> _TASK TO COMPLETE_:
Leave every picture out, and write out the remaining entries exactly.

> _GIVEN INFORMATION_:
================================

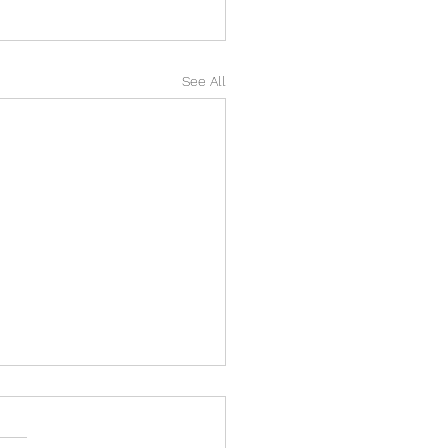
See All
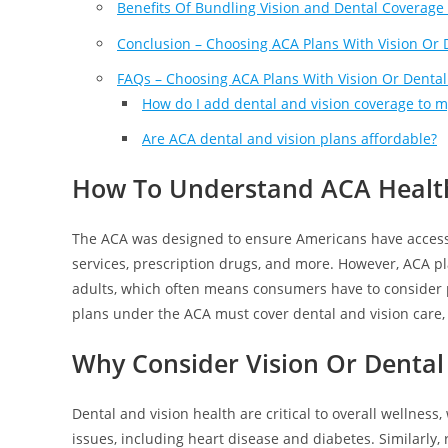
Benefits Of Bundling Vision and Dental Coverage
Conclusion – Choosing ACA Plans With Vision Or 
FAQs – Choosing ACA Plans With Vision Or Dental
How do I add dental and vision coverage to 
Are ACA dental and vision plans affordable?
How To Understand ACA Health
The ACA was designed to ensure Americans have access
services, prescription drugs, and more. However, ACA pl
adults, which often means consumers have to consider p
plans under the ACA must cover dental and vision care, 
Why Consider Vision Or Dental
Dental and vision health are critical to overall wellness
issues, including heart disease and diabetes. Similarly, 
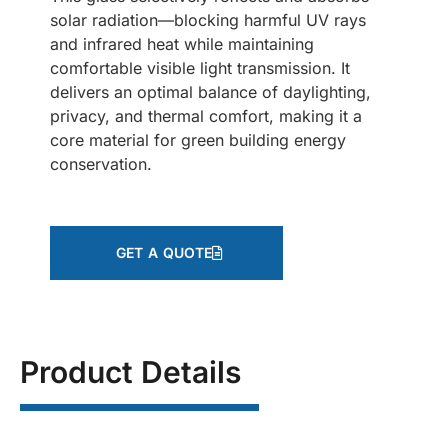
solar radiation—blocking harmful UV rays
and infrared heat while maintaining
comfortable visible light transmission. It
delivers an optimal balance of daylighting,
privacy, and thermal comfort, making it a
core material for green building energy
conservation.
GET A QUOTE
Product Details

================================

> _RESPONSE FOR THIS EXERCISE_:
See All
Benefits Of Bundling Vision and Dental Coverage
Conclusion – Choosing ACA Plans With Vision Or 
FAQs – Choosing ACA Plans With Vision Or Dental
How do I add dental and vision coverage to 
Are ACA dental and vision plans affordable?
How To Understand ACA Health
The ACA was designed to ensure Americans have access
services, prescription drugs, and more. However, ACA pl
adults, which often means consumers have to consider p
plans under the ACA must cover dental and vision care, 
Why Consider Vision Or Dental
Dental and vision health are critical to overall wellness
issues, including heart disease and diabetes. Similarly, 
solar radiation—blocking harmful UV rays
and infrared heat while maintaining
comfortable visible light transmission. It
delivers an optimal balance of daylighting,
privacy, and thermal comfort, making it a
core material for green building energy
conservation.
GET A QUOTE
Product Details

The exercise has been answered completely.